Orbital characteristics
- Epoch 31 July 2016 (JD 2457600.5)
- Uncertainty parameter 0
- Observation arc: 124.63 yr (45,521 d)
- Aphelion: 2.860 AU (427.8 Gm)
- Perihelion: 2.640 AU (394.9 Gm)
- Semi-major axis: 2.750 AU (411.4 Gm)
- Eccentricity: 0.040003
- Orbital period (sidereal): 4.56 yr (1,665.5 d)
- Mean anomaly: 70.4189°
- Mean motion: 0° 12^{m} 58.158^{s} / day
- Inclination: 4.36141°
- Longitude of ascending node: 181.727°
- Argument of perihelion: 115.501°

Physical characteristics
- Dimensions: 140.69±3.8 km 130 km
- Synodic rotation period: 12.031 ± 0.009 h (0.50129 ± 0.00038 d)
- Geometric albedo: 0.043±0.002
- Spectral type: T (Tholen)
- Absolute magnitude (H): 8.17

= 308 Polyxo =

Main-belt asteroid

308 Polyxo is a main-belt asteroid that was discovered by Alphonse Borrelly on 31 March 1891, in Marseille.
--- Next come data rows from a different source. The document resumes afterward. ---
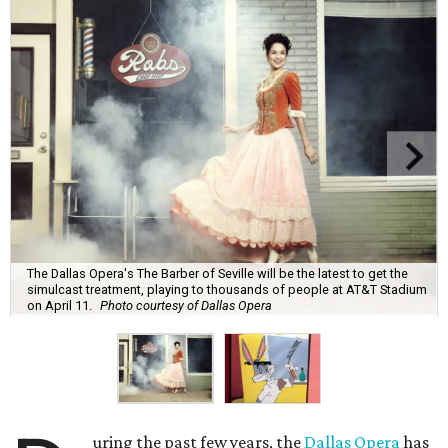
The Dallas Opera's The Barber of Seville will be the latest to get the
simulcast treatment, playing to thousands of people at AT&T Stadium
on April 11.
Photo courtesy of Dallas Opera
uring the past few years, the
Dallas Opera
has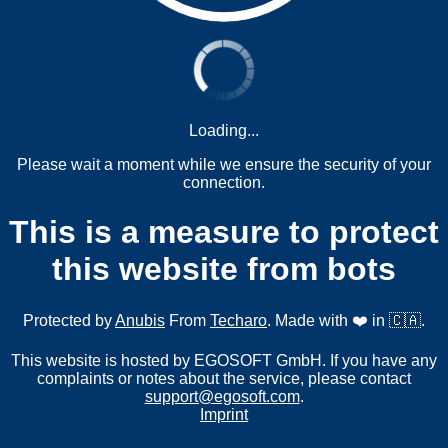
Loading...
Please wait a moment while we ensure the security of your
connection.
This is a measure to protect
this website from bots
Protected by
Anubis
From
Techaro
. Made with ❤️ in 🇨🇦.
This website is hosted by EGOSOFT GmbH. If you have any
complaints or notes about the service, please contact
support@egosoft.com
.
Imprint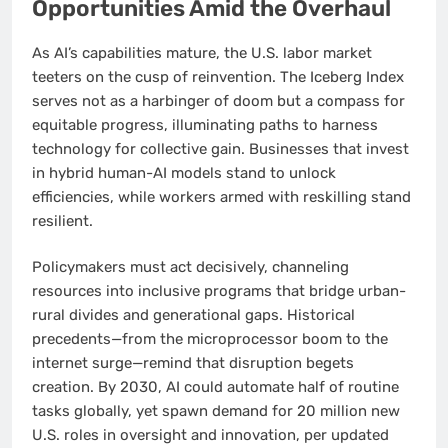
Opportunities Amid the Overhaul
As AI’s capabilities mature, the U.S. labor market
teeters on the cusp of reinvention. The Iceberg Index
serves not as a harbinger of doom but a compass for
equitable progress, illuminating paths to harness
technology for collective gain. Businesses that invest
in hybrid human-AI models stand to unlock
efficiencies, while workers armed with reskilling stand
resilient.
Policymakers must act decisively, channeling
resources into inclusive programs that bridge urban-
rural divides and generational gaps. Historical
precedents—from the microprocessor boom to the
internet surge—remind that disruption begets
creation. By 2030, AI could automate half of routine
tasks globally, yet spawn demand for 20 million new
U.S. roles in oversight and innovation, per updated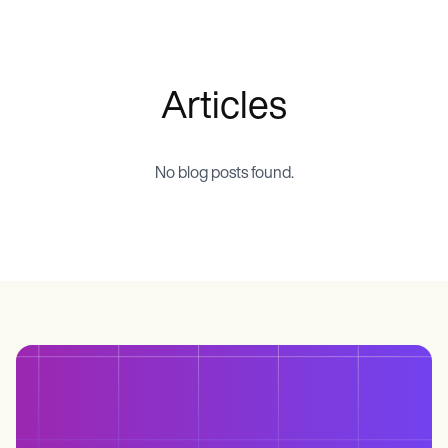
Life coaches
Insurance claims
Speech therapists
Massage therapists
Personal trainers
Articles
No blog posts found.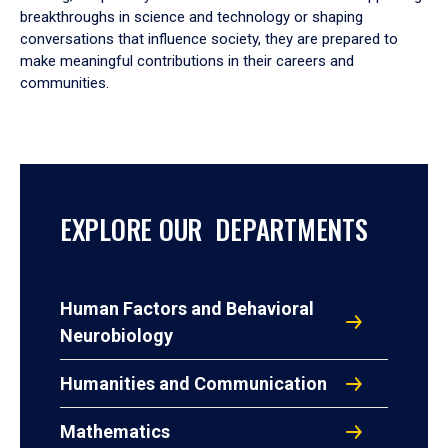
breakthroughs in science and technology or shaping
conversations that influence society, they are prepared to
make meaningful contributions in their careers and
communities.
EXPLORE OUR DEPARTMENTS
Human Factors and Behavioral
Neurobiology
Humanities and Communication
Mathematics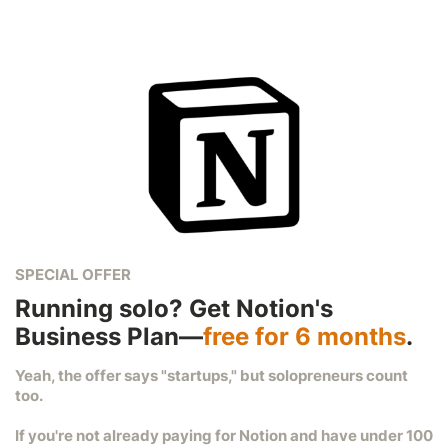
SPECIAL OFFER
Running solo? Get Notion's
Business Plan—
free for 6 months
.
Yeah, the offer says "startups," but solopreneurs count
too.
If you're not already paying for Notion and have under 100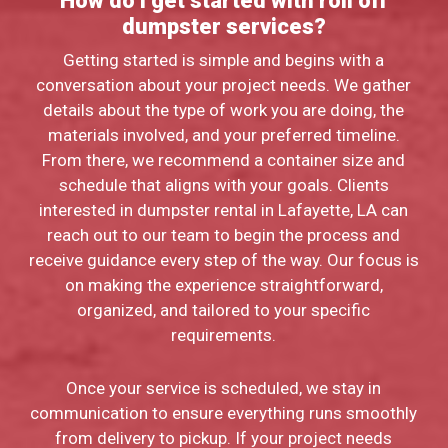
How do I get started with roll off
dumpster services?
Getting started is simple and begins with a
conversation about your project needs. We gather
details about the type of work you are doing, the
materials involved, and your preferred timeline.
From there, we recommend a container size and
schedule that aligns with your goals. Clients
interested in dumpster rental in Lafayette, LA can
reach out to our team to begin the process and
receive guidance every step of the way. Our focus is
on making the experience straightforward,
organized, and tailored to your specific
requirements.
Once your service is scheduled, we stay in
communication to ensure everything runs smoothly
from delivery to pickup. If your project needs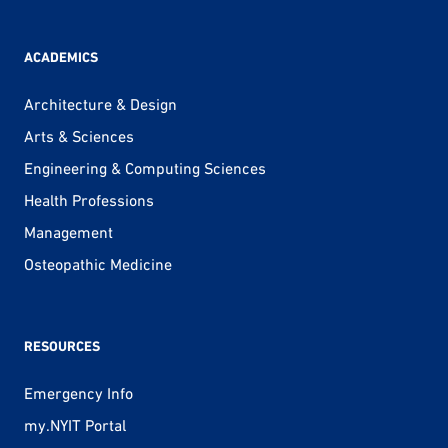
ACADEMICS
Architecture & Design
Arts & Sciences
Engineering & Computing Sciences
Health Professions
Management
Osteopathic Medicine
RESOURCES
Emergency Info
my.NYIT Portal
It is orbiting the Sun at a distance of 2.75 AU with a low orbital eccentricity (ovalness) of 0.04 and a period of . The orbital plane is tilted at an angle of 4.36° to the plane of the ecliptic.

308 Polyxo is classified as a rare T-type asteroid, with a spectrum that bears some similarity to the Tagish Lake meteorite. A spectral feature at a wavelength of 3.0 micrometre suggests aqueous alteration of some surface materials. Photometric measurements reported in 1983 give a rotation period of 12.03 hours and a brightness variation of 0.20 in magnitude. The adaptive optics instrument at the W. M. Keck Observatory shows an oblate object with a diameter of 130 km. The size ratio between the major and minor axes is 1.26 ± 0.11. Light curves for this object suggests it has a very irregular shape.

Stellar occultation events were observed for this asteroid during 2000 and 2004. The resulting chords provided cross-section diameter estimates of 144.4 and 117.1 km, respectively.